Listening and communicating
Active listening can be a powerful tool to improve communication and build a positive relationship with your child. This is because active listening is a way of saying to your child, ‘Right now, you’re the most important thing to me’.
Here’s a quick guide to active listening:
- Stop what you’re doing, and give your child your full attention.
- Look at your child while she’s talking to you.
- Show interest, and show your child that you’re trying to understand.
- Listen without interrupting, judging or correcting.
- Concentrate hard on what your child is saying.
Negotiating and conflict management
Your child needs to learn about making decisions as part of his journey towards becoming an independent, responsible young adult. Negotiating can help your child learn to think through what he wants and needs, and communicate this in a reasonable way.
There’ll also be times when negotiating doesn’t work out, and you and your child disagree – this is normal. Dealing with conflict effectively can make your relationship with your child stronger. It also helps your child learn some important life skills.

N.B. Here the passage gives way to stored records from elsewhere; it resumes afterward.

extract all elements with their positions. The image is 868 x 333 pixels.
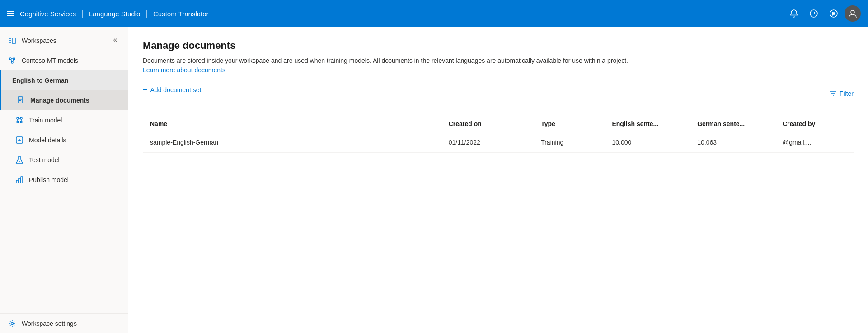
svg-point-4 xyxy=(835,14,835,14)
model-details-icon xyxy=(14,135,24,145)
svg-line-15 xyxy=(13,60,14,62)
toolbar-row: + Add document set Filter xyxy=(143,84,854,107)
sidebar: « Workspaces xyxy=(0,27,128,333)
table-body: sample-English-German 01/11/2022 Trainin… xyxy=(143,132,854,153)
svg-rect-33 xyxy=(16,180,18,183)
test-model-label: Test model xyxy=(29,156,60,164)
col-header-english-sentences: English sente... xyxy=(605,116,690,132)
svg-rect-18 xyxy=(19,99,22,100)
sidebar-item-workspace-settings[interactable]: Workspace settings xyxy=(0,313,128,333)
svg-rect-34 xyxy=(19,178,20,183)
manage-documents-icon xyxy=(16,95,26,105)
brand-language-studio[interactable]: Language Studio xyxy=(89,10,140,18)
divider2: | xyxy=(145,9,148,19)
sidebar-item-model-details[interactable]: Model details xyxy=(0,130,128,150)
user-avatar[interactable] xyxy=(845,5,861,22)
train-model-label: Train model xyxy=(29,117,62,124)
page-title: Manage documents xyxy=(143,40,854,52)
cell-created-on: 01/11/2022 xyxy=(441,132,534,153)
add-doc-plus-icon: + xyxy=(143,86,148,94)
workspace-settings-label: Workspace settings xyxy=(22,320,77,327)
sidebar-item-train-model[interactable]: Train model xyxy=(0,110,128,130)
brand-custom-translator[interactable]: Custom Translator xyxy=(153,10,209,18)
workspaces-icon xyxy=(7,36,17,46)
manage-documents-label: Manage documents xyxy=(30,97,89,104)
cell-german-sentences: 10,063 xyxy=(690,132,775,153)
add-document-set-label: Add document set xyxy=(150,86,202,94)
project-label: English to German xyxy=(12,77,68,84)
model-details-label: Model details xyxy=(29,136,66,144)
content-area: Manage documents Documents are stored in… xyxy=(128,27,868,333)
feedback-button[interactable] xyxy=(825,5,843,23)
col-header-created-by: Created by xyxy=(775,116,854,132)
help-button[interactable] xyxy=(805,5,823,23)
workspace-settings-icon xyxy=(7,319,17,328)
main-layout: « Workspaces xyxy=(0,27,868,333)
sidebar-item-manage-documents[interactable]: Manage documents xyxy=(0,90,128,110)
table-header: Name Created on Type English sente... Ge… xyxy=(143,116,854,132)
cell-doc-name: sample-English-German xyxy=(143,132,441,153)
svg-point-5 xyxy=(851,10,854,14)
cell-created-by: @gmail.... xyxy=(775,132,854,153)
col-header-german-sentences: German sente... xyxy=(690,116,775,132)
sidebar-item-model-group[interactable]: Contoso MT models xyxy=(0,51,128,70)
svg-point-20 xyxy=(17,117,19,119)
cell-english-sentences: 10,000 xyxy=(605,132,690,153)
col-header-type: Type xyxy=(534,116,605,132)
svg-point-23 xyxy=(20,121,22,123)
svg-rect-9 xyxy=(12,38,16,43)
sidebar-item-publish-model[interactable]: Publish model xyxy=(0,170,128,190)
sidebar-collapse-button[interactable]: « xyxy=(109,33,122,46)
sidebar-item-test-model[interactable]: Test model xyxy=(0,150,128,170)
filter-button[interactable]: Filter xyxy=(830,90,854,97)
svg-rect-35 xyxy=(21,177,23,183)
svg-rect-19 xyxy=(19,100,21,101)
svg-point-0 xyxy=(810,10,817,17)
page-description: Documents are stored inside your workspa… xyxy=(143,56,640,75)
model-group-label: Contoso MT models xyxy=(22,57,78,64)
svg-point-2 xyxy=(833,14,833,14)
documents-table: Name Created on Type English sente... Ge… xyxy=(143,116,854,153)
filter-icon xyxy=(830,90,837,97)
svg-rect-17 xyxy=(19,98,22,98)
learn-more-link[interactable]: Learn more about documents xyxy=(143,66,225,74)
svg-point-12 xyxy=(11,61,13,63)
svg-point-32 xyxy=(19,161,20,162)
svg-point-22 xyxy=(17,121,19,123)
cell-type: Training xyxy=(534,132,605,153)
train-model-icon xyxy=(14,115,24,125)
divider1: | xyxy=(81,9,84,19)
description-text: Documents are stored inside your workspa… xyxy=(143,57,628,64)
svg-line-14 xyxy=(11,60,12,62)
col-header-created: Created on xyxy=(441,116,534,132)
model-group-icon xyxy=(7,56,17,66)
svg-point-3 xyxy=(834,14,834,14)
topbar: Cognitive Services | Language Studio | C… xyxy=(0,0,868,27)
sidebar-item-project[interactable]: English to German xyxy=(0,70,128,90)
hamburger-menu[interactable] xyxy=(7,11,14,16)
brand-cognitive-services[interactable]: Cognitive Services xyxy=(20,10,76,18)
table-row[interactable]: sample-English-German 01/11/2022 Trainin… xyxy=(143,132,854,153)
workspaces-label: Workspaces xyxy=(22,37,56,44)
notification-bell-button[interactable] xyxy=(785,5,803,23)
svg-point-21 xyxy=(20,117,22,119)
publish-model-label: Publish model xyxy=(29,176,69,183)
add-document-set-button[interactable]: + Add document set xyxy=(143,84,201,96)
test-model-icon xyxy=(14,155,24,165)
publish-model-icon xyxy=(14,175,24,185)
topbar-actions xyxy=(785,5,861,23)
svg-point-36 xyxy=(11,322,14,324)
filter-label: Filter xyxy=(840,90,854,97)
col-header-name: Name xyxy=(143,116,441,132)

Sometimes you and your child might need to have difficult conversations. Sex, sexual orientation, masturbation, alcohol and other drugs, academic difficulties, mental health, work and money are all topics that families can find difficult to talk about.
Tackling difficult conversations together is a sign that you and your child have a healthy relationship. And it also helps to keep your relationship with your child close and trusting.
Here are some tips for handling difficult conversations:
- Try to stay calm. If you need a bit of time to calm down or gather your thoughts, make a time to talk later in the day.
- Reassure your child that you do want to discuss the issue.
- Let your child know you’re happy that she wants to talk to you.
- Actively listen to your child.
- Avoid being critical or judgmental, or getting emotional.
- Thank your child for coming to you.
Your child might avoid difficult conversations. If this is happening, you could try setting aside some time each day to talk with your child. Ask your child open-ended questions, and let him know that whenever he does want to talk, you’re happy to listen.
Your child’s friendships
As children enter adolescence, friends become increasingly important. Positive, accepting and supportive friendships help teenagers develop towards adulthood – and you can play an important role in helping your child manage peer relationships.
For example, just having a warm and caring relationship with your child can help your child with her own social relationships. And praising children when you see them being fair, trusting and supportive encourages them to keep working on those positive social traits.
Getting to know your child’s friends shows your child you understand how important these friendships are. One way to do this is encouraging your child to have friends over and giving them a space in your home.
Teenage friendships can sometimes turn ‘toxic’, and friends can turn into ‘frenemies’.
Instead of making your child feel good – like he belongs and is accepted – these friendships might involve put-downs, manipulation, exclusion and other hurtful behaviour.
You can help your child avoid toxic friendships by talking with your child about what good friends are like – they’re the ones who look out for her, care about her, include her in activities and treat her with respect.
Teenage romantic relationships
Romantic relationships are a major developmental milestone for your child. But there isn’t a right age to start having relationships – every child is different, and every family will feel differently about this issue.
Younger teenagers usually hang out together in groups. They might meet up with someone special among friends, and then gradually spend more time with that person alone.
Talking with your child can help you get a sense of whether now is the right time for relationships. If your child is interested in romantic relationships, you and your child might need to talk about behaviour and ground rules, and consequences for breaking the rules.
You might also want to agree on some strategies for what your child should do if he feels unsafe or uncomfortable.